THE TASK -> Could you filter the records below down to the lines that include the word "Image"?

DATASET RECORDS ->
»»

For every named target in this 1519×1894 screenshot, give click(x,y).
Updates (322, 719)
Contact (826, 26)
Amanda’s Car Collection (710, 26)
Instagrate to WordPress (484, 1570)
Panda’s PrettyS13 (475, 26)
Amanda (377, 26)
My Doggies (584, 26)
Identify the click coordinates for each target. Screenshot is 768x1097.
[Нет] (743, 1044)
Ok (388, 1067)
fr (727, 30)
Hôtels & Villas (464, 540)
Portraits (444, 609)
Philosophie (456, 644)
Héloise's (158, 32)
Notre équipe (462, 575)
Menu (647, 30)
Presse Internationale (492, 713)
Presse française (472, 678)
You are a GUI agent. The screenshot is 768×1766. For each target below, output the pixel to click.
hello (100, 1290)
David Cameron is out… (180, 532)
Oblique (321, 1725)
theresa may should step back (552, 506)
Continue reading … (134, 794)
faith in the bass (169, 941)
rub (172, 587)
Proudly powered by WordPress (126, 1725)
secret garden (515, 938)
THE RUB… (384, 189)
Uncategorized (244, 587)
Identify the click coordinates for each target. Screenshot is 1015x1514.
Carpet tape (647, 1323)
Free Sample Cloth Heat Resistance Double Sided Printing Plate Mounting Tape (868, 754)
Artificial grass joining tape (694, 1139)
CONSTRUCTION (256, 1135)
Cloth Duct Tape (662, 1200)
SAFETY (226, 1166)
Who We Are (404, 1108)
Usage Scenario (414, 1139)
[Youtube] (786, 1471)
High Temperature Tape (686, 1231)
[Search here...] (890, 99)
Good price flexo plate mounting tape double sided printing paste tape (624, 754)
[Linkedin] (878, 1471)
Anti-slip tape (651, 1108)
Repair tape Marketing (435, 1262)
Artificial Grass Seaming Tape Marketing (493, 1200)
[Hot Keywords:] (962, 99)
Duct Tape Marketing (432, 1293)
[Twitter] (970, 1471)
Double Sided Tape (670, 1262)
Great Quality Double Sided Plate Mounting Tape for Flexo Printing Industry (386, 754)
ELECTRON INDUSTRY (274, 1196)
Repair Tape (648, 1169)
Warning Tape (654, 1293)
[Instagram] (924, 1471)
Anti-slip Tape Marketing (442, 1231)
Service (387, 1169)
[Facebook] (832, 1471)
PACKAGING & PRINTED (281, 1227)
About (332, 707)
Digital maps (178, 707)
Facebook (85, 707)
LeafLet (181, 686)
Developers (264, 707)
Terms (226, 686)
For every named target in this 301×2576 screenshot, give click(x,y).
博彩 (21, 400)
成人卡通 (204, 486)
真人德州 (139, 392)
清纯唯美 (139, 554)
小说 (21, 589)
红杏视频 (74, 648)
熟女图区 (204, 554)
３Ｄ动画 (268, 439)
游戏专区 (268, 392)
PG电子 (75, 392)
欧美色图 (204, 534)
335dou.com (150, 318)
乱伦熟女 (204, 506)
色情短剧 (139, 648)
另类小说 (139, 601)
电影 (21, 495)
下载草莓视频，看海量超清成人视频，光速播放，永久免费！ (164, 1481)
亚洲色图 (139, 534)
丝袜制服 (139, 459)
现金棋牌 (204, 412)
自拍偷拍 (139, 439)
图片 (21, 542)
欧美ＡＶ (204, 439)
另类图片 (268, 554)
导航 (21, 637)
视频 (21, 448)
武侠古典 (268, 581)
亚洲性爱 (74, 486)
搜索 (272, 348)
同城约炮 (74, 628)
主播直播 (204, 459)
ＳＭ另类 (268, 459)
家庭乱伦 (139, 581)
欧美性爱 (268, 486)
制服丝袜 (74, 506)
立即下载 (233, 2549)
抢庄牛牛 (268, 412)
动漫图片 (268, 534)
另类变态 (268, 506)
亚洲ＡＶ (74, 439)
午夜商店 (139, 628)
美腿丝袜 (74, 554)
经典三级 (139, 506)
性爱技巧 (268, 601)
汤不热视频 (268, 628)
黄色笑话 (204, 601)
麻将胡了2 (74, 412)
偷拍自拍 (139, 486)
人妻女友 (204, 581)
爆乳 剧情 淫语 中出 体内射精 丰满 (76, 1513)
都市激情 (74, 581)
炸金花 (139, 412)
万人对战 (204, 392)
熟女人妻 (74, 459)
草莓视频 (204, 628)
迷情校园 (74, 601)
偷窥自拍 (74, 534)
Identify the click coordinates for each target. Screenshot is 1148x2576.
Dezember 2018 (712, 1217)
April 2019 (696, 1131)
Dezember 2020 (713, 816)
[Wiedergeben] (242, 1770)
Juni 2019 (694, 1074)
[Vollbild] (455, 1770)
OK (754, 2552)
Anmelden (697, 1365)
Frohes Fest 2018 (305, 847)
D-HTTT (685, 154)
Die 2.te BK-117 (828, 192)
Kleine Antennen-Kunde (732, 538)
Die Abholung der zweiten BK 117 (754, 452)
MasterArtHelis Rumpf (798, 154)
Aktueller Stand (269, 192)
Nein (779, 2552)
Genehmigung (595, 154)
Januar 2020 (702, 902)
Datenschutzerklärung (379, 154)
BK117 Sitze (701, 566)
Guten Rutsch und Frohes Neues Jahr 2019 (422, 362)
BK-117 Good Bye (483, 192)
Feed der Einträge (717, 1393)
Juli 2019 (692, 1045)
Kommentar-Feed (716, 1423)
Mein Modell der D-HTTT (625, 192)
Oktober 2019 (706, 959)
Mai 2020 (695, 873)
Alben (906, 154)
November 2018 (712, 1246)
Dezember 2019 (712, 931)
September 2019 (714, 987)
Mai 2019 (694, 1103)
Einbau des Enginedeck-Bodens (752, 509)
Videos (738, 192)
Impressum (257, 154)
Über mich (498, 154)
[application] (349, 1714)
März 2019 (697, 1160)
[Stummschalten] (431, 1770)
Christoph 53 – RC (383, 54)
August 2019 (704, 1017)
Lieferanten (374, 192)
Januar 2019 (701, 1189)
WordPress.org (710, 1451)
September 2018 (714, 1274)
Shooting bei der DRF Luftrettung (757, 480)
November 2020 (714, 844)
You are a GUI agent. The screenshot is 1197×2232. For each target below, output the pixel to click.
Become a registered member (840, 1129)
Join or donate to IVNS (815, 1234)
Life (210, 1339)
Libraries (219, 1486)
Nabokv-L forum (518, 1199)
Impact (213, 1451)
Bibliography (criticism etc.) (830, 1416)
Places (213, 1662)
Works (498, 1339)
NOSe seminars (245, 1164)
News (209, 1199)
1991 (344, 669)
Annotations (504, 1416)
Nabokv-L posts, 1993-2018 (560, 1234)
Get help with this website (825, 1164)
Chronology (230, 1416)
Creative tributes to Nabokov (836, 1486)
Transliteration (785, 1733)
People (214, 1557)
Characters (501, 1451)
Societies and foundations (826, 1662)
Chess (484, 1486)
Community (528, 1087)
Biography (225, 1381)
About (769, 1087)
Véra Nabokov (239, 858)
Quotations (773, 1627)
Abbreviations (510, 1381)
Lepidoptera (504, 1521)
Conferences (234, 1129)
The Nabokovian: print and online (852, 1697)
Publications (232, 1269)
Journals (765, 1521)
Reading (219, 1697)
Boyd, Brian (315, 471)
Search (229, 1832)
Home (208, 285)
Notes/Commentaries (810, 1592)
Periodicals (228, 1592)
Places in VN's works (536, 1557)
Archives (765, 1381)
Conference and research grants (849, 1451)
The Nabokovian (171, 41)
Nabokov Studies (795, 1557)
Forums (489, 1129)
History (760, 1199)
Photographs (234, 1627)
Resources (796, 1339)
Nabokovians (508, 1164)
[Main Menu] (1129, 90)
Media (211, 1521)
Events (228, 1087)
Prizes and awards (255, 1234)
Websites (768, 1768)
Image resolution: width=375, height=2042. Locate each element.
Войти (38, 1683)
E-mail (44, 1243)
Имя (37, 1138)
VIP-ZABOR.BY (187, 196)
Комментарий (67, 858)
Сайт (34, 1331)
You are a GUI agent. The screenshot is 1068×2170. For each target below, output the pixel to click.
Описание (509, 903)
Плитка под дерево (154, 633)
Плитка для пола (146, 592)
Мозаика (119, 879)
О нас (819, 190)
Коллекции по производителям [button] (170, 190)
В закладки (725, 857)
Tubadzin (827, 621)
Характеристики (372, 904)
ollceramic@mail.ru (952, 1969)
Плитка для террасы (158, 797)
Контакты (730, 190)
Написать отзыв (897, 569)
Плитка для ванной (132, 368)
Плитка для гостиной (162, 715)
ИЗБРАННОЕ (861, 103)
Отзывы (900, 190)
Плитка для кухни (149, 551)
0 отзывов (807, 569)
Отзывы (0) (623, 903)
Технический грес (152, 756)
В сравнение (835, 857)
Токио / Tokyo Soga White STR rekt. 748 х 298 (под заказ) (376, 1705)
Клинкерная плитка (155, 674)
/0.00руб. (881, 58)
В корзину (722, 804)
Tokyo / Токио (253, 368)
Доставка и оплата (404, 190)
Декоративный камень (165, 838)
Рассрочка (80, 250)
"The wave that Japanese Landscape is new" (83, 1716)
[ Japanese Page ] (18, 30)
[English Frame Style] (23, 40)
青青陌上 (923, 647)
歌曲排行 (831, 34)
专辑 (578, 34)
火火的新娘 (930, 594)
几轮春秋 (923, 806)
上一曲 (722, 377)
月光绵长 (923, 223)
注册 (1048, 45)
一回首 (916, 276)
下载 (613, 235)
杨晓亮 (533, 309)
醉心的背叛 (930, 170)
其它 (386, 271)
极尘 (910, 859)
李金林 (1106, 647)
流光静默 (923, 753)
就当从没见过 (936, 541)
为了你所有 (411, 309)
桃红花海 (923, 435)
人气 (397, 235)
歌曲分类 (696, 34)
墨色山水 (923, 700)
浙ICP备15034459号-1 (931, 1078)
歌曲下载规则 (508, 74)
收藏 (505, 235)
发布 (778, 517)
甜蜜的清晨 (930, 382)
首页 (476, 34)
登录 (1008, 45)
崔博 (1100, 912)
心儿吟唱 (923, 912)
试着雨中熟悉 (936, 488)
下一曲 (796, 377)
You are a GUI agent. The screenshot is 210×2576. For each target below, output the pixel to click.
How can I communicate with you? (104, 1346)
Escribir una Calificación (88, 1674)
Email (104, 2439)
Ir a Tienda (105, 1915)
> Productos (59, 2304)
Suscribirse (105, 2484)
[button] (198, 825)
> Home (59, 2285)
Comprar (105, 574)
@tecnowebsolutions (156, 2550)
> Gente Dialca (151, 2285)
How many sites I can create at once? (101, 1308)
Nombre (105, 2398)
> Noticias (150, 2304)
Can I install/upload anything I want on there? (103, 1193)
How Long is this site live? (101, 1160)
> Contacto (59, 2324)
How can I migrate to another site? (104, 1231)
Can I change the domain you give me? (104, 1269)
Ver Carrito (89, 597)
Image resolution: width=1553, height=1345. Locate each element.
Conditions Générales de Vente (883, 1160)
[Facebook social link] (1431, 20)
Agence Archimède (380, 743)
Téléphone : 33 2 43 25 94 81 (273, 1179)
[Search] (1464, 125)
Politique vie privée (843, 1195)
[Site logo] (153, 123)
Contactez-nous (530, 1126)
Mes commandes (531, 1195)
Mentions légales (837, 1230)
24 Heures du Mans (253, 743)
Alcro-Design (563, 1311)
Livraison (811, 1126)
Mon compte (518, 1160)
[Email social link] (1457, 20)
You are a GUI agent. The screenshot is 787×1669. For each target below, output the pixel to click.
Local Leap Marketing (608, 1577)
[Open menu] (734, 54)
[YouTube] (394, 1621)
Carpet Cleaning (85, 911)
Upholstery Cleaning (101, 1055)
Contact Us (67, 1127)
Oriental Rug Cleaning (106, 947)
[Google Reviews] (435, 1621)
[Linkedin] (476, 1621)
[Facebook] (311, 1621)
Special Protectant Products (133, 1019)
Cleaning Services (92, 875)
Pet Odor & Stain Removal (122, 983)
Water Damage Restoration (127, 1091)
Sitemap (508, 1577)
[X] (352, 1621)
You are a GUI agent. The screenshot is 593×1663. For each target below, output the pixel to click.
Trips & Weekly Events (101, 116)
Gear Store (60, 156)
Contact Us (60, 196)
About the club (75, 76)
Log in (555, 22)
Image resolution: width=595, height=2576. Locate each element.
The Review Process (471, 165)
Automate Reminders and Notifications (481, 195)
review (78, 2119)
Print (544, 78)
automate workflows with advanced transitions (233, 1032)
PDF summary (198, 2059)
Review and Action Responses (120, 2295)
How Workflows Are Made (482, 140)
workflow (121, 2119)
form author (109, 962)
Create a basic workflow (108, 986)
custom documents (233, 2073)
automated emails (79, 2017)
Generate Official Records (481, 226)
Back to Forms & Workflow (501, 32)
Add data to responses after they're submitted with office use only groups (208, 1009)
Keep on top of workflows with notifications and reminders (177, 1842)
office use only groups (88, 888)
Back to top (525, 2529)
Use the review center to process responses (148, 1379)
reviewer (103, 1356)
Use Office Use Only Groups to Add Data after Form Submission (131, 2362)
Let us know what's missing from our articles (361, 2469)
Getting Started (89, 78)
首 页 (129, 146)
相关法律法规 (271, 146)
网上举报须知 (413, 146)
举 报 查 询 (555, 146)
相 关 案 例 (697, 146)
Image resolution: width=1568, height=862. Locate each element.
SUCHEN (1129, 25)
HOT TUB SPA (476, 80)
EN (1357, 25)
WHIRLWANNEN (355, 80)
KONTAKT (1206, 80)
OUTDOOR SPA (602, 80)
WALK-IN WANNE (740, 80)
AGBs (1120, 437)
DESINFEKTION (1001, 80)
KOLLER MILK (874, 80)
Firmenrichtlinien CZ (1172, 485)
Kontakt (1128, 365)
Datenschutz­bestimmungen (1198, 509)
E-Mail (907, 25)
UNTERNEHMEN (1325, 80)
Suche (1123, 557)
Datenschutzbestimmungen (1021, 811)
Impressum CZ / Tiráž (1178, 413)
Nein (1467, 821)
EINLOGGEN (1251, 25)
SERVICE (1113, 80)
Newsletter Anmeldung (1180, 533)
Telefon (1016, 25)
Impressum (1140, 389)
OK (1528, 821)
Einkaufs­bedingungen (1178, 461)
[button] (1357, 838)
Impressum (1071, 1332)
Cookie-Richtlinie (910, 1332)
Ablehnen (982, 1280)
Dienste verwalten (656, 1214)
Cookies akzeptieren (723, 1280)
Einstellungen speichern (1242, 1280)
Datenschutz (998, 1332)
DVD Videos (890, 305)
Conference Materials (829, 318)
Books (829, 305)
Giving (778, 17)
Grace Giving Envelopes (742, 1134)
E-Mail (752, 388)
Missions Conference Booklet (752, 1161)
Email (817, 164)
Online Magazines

««

EXERCISE OUTPUT ->
Image resolution: width=375, height=2042. Locate each element.
Image resolution: width=1553, height=1345. Locate each element.
Image resolution: width=595, height=2576. Locate each element.
Image resolution: width=1568, height=862. Locate each element.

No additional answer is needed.